The question I’m left with in this film is does Lizzy truly demand nothing of her community? Or is it her prideful indifference to her community that reveals exactly how much she cares?

I have wondered a lot about this concept of showing up. Is it wrong for people to have different ways of showing up? I have a friend who is relentlessly considerate: she made a care package for me when I went into surgery, she sends thank-you cards and hosts huge parties and is generous with her money and time. Is she more or less winning at “showing up” than another friend, who texted “Omg, did you have surgery?” four weeks after I told her I was having surgery, and then we ate croissants and I told her about how mind-bogglingly painful was the experience that she was utterly absent for. Are you keeping score in friendships? I can say that I honestly haven’t, though the temptation to has been curiously higher in this dark season.
Let me rephrase, the temptation to police my friends’ behavior has curiously correlated with pain. And the inevitable irony is that policing my friends behavior perpetuates a further cycle of pain and lashing out.

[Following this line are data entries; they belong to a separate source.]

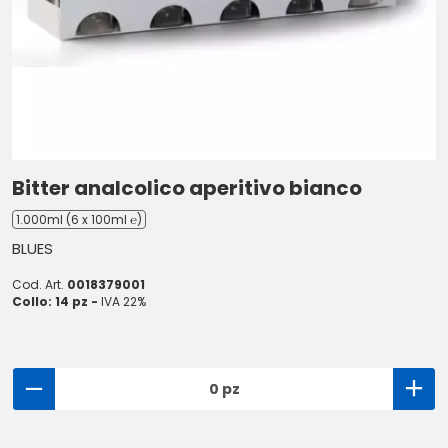
Bitter analcolico aperitivo bianco
1.000ml (6 x 100ml ℮)
BLUES
Cod. Art.
0018379001
Collo: 14 pz -
IVA 22%
0 pz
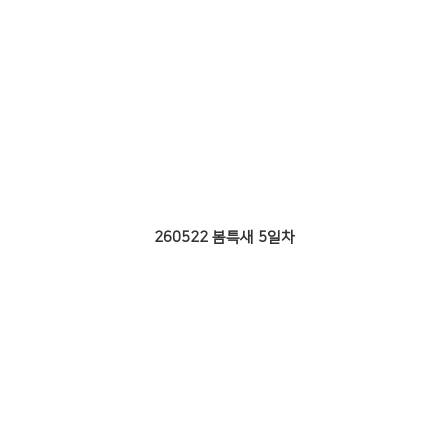
260522 봄특새 5일차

Here’s my own hard truth: my isolation has been self-imposed. I have let one person’s actions speak for the many because the animal of rejection is a hungry beast, and there is no amount of feeding it that will satiate it. The harder thing is to acknowledge the rejection, treat feelings as flags rippling in the changing winds, and instead, trust in your strength and move on.
If you accept the world [as it is], the Tao will be luminous inside of you, and you will return to your primal self.

When moving on leaves you feeling empty, and depression takes hold, that’s a sign that you have been emptying yourself out to make space for insecurity, anger and resentment. Have you ever stopped feeling angry, then just simply felt nothing at all? What has to follow is a conscious effort to reconnect with goodness, to approach your friends and community with open hands, and let that darkness be filled up with the generosity of others. There is no clawing your way back to peace, there is no revenge, you have to kill the cop in your head.
You too, are most likely the only person at fault for your own feelings of isolation, and if you don’t think that’s true, reconsider. The truth of that should be a massive relief. As the self-absorbed response is, people aren’t considering me, the enlightened response is, if I look to others for fulfillment, I will never be truly fulfilled. Is your purpose to be fulfilled? Or is it to be right?
The master observes the world, but trusts her inner vision. She allows things to come and go, her heart is open as the sky.

This was lovely, thank you!
I have a lot of anxiety around "showing up" in the right ways and you articulated it beautifully. I hope your recovery (physical and emotional) continue to progress well!